**Available data**
+++

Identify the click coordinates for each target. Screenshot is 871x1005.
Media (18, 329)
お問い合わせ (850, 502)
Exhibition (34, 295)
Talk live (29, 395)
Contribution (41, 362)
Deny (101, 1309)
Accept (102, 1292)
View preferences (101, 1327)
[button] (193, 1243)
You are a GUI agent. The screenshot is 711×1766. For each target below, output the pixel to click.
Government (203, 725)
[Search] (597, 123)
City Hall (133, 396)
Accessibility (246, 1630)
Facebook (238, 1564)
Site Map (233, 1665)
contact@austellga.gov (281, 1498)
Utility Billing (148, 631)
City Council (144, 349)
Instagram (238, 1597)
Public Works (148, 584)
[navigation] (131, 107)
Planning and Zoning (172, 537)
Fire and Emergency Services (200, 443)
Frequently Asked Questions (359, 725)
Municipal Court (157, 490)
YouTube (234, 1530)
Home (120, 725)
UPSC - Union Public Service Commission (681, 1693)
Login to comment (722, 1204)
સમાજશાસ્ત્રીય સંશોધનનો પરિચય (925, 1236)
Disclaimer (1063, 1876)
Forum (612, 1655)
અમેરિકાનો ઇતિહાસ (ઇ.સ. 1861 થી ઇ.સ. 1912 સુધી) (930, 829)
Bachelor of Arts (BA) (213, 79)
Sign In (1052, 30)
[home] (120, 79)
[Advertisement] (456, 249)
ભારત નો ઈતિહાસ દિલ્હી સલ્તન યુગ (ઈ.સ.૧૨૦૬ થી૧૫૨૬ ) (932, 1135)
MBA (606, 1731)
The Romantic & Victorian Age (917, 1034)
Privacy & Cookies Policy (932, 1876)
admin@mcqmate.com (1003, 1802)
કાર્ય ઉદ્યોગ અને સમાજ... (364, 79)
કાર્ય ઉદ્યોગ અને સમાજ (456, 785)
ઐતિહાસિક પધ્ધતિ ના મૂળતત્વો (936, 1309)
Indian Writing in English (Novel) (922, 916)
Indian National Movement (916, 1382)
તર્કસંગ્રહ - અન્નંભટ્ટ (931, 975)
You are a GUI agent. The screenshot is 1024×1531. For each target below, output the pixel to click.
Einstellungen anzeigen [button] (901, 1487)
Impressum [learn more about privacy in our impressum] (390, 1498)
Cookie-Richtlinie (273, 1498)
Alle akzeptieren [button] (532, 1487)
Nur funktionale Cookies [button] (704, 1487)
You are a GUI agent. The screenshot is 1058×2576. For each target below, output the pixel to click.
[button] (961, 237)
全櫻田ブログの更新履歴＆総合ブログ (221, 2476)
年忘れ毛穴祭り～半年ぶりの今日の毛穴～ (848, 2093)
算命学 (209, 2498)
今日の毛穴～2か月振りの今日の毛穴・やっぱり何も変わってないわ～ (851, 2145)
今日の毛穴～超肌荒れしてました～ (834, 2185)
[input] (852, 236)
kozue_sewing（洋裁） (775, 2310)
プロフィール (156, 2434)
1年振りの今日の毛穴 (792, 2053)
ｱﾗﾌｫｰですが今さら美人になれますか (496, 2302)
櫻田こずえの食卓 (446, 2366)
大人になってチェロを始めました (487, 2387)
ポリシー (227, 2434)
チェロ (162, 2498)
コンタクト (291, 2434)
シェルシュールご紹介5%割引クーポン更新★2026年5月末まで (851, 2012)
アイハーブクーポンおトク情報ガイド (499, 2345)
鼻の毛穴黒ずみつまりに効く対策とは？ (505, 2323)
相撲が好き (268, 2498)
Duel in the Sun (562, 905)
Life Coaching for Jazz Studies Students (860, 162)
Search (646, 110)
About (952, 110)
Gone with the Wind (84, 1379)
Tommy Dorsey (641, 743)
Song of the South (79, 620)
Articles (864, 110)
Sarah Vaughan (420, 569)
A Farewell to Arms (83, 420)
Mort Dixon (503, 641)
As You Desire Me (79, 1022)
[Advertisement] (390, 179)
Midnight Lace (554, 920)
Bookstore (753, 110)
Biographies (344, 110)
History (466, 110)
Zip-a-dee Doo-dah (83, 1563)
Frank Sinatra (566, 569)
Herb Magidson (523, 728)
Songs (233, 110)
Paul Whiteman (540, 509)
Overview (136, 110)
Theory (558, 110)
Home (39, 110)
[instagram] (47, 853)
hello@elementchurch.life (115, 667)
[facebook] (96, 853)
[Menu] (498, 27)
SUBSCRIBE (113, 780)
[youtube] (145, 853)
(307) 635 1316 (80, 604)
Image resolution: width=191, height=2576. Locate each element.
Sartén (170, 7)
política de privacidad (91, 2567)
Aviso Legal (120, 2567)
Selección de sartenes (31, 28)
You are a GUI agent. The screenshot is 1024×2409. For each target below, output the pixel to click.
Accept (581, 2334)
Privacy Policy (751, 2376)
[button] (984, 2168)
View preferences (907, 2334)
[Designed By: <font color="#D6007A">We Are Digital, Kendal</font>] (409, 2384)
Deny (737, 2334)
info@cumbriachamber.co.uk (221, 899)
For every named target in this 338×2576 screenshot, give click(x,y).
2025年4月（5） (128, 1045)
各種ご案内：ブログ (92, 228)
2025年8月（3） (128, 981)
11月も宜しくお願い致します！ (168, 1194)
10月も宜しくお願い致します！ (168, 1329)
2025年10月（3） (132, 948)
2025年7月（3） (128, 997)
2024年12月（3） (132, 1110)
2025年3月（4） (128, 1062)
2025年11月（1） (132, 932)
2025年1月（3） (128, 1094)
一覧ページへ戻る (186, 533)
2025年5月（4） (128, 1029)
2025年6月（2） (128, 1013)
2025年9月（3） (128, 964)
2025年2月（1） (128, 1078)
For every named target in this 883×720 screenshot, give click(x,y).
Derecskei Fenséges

+++

**Try it**
Since only a number is wanted, report how many lines of the listing include the word "named".

**Solution to this problem**
2